Today was one of those days. My firefighter went straight to the Fire Academy to teach for the day, after his 24+ hour shift, where he will work another 80 hours by Monday.
My 1-year-old woke up at 4:45 a.m. for the day.
My 3-year-old slept in my bed, and the baby woke her up for the day at 5:30 a.m. She was an emotional tornado all morning. “I want my daddy,” she whimpered over and over—the attitude seeped through every part of her being.
I accidentally poured milk into my coffee instead of creamer (meaning, my brain wasn’t quite doing its thing).
We started homeschool lessons early, knocked out a few loads of laundry, did a quick mop of the kitchen, and then I sat down for reading with my 6-year-old.
The house was freakishly quiet, other than the Baby Bum songs quietly playing on the TV for my 1-year-old while he played.
Where, oh, where had my sassy 3-year-old gone?
Then I found her. Playing in her bathroom sink.
She was mixing her pink toothpaste and the baby’s clear toothpaste. She was swirling water and soap concoctions in the soap dispenser that dribbled all down the cabinet and floor. She quickly became angry that I was less-than-thrilled with the mess she made.
As I mentally huffed and puffed my way through cleaning another mess this morning, the emotional gut punch took my breath away.
God sees all of my shortcomings, insecurities, and continuous messes and still loves and welcomes me with arms wide open.
He embraces me and uses my messes as opportunities to draw closer to Him and grow in the process.
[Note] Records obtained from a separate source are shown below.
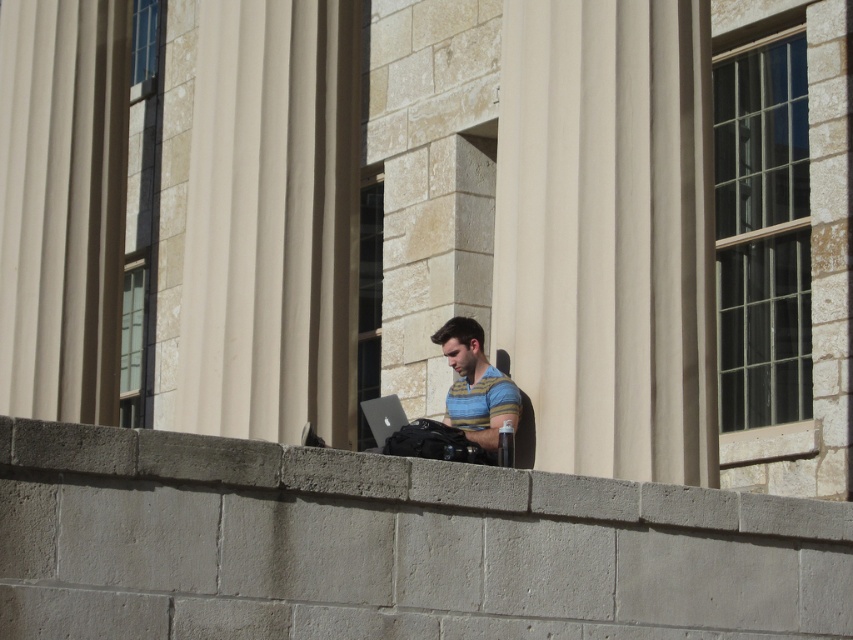 Is smooth stone pillar at center above striped cotton shirt at center?

Yes.

You are a GUI agent. You are given a task and a screenshot of the screen. Output one action in this format:
    pyautogui.click(x=<x>, y=<y>)
    Task: Click on the smooth stone pillar at center
    The image size is (853, 640).
    Given the screenshot: What is the action you would take?
    pyautogui.click(x=608, y=234)

Where is `smooth stone pillar at center`? The width and height of the screenshot is (853, 640). smooth stone pillar at center is located at coordinates (608, 234).

Between point (622, 488) and point (467, 346), which one is positioned behind?

Point (467, 346)

Identify the location of concrete ledge at center. click(407, 481).

Is smooth stone pillar at center closer to the viewer compared to concrete ledge at center?

No, it is behind concrete ledge at center.

What do you see at coordinates (608, 234) in the screenshot? I see `smooth stone pillar at center` at bounding box center [608, 234].

In order to click on smooth stone pillar at center in this screenshot , I will do pyautogui.click(x=608, y=234). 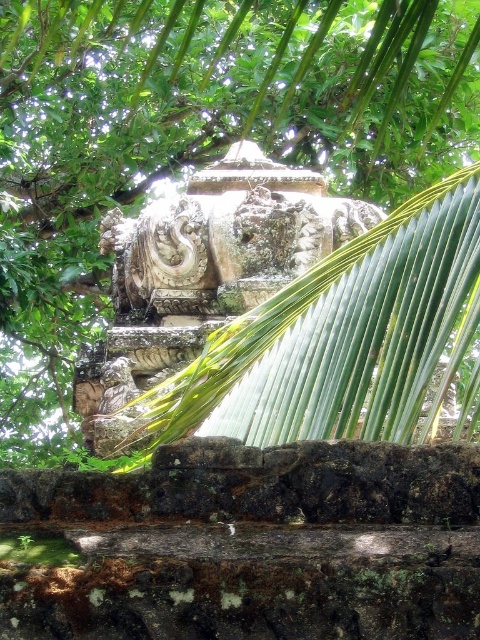 Question: Does green leafy tree at upper center have a lesser width compared to carved stone sculpture at center?

Choices:
 (A) no
 (B) yes

Answer: (A)

Question: Can you confirm if green leafy tree at upper center is smaller than carved stone sculpture at center?

Choices:
 (A) no
 (B) yes

Answer: (A)

Question: Is green leafy tree at upper center thinner than carved stone sculpture at center?

Choices:
 (A) no
 (B) yes

Answer: (A)

Question: Which point is closer to the camera taking this photo?

Choices:
 (A) (147, 208)
 (B) (204, 93)

Answer: (A) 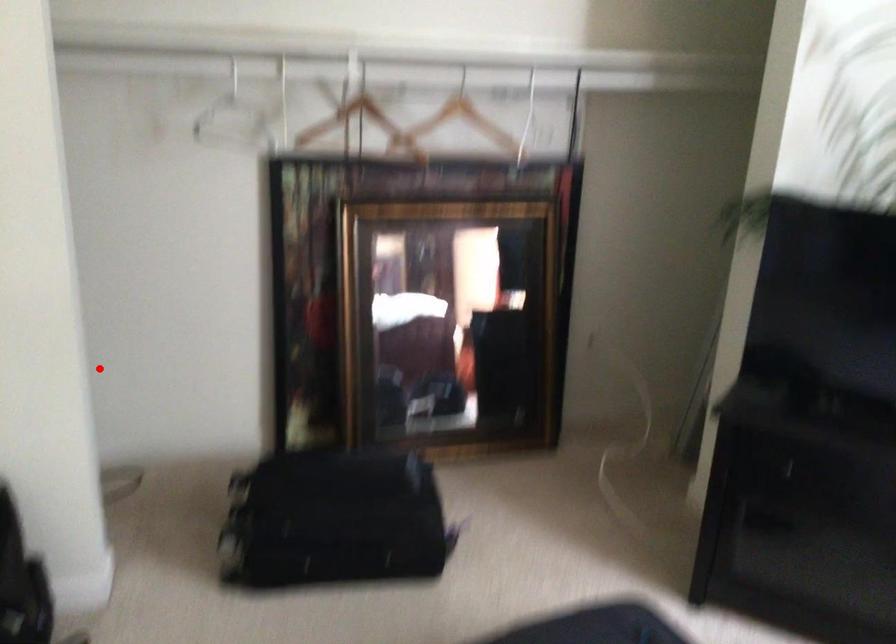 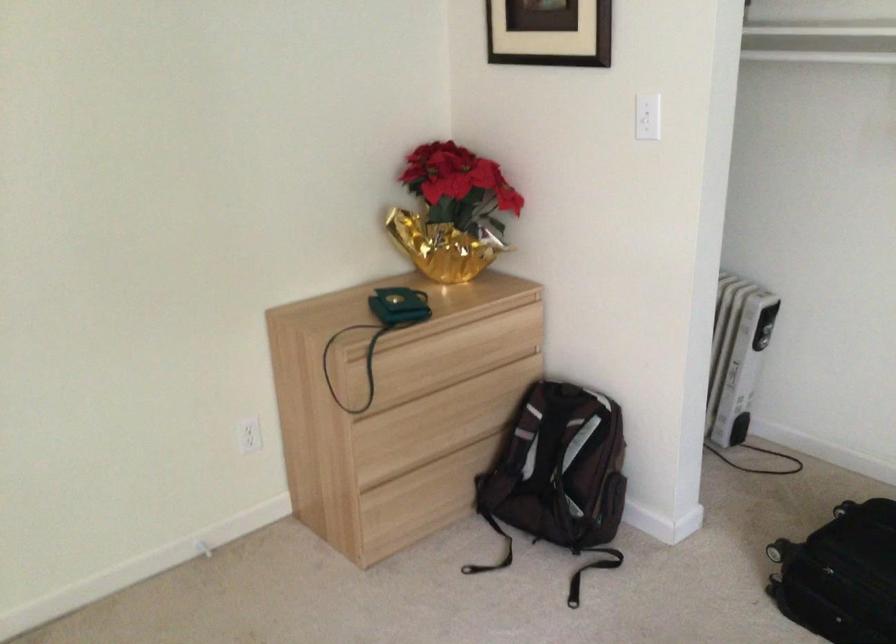 Find the pixel in the second image that matches the highlighted location in the first image.

(761, 339)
Instead of looking at the constant messes in my house through the lens of frustration, I want to be thankful that my kids are living life. I want to take the opportunities to teach them and watch them grow. I want to include them in the process so they can learn.
Regardless of whether you feel like all you do is wash dishes, break up fights, vacuum crushed Goldfish, change dirty diapers, and concoct snacks so your non-eater will eat, you are doing important work. You are growing and learning.
Maybe we can surrender those negative thoughts of defeat and replace them with opportunities to grow, worship, and teach.
I’m not the best chaos embracer, but I’m trying. Sometimes I think that is exactly where we need to be to have chaos turn into a grateful heart.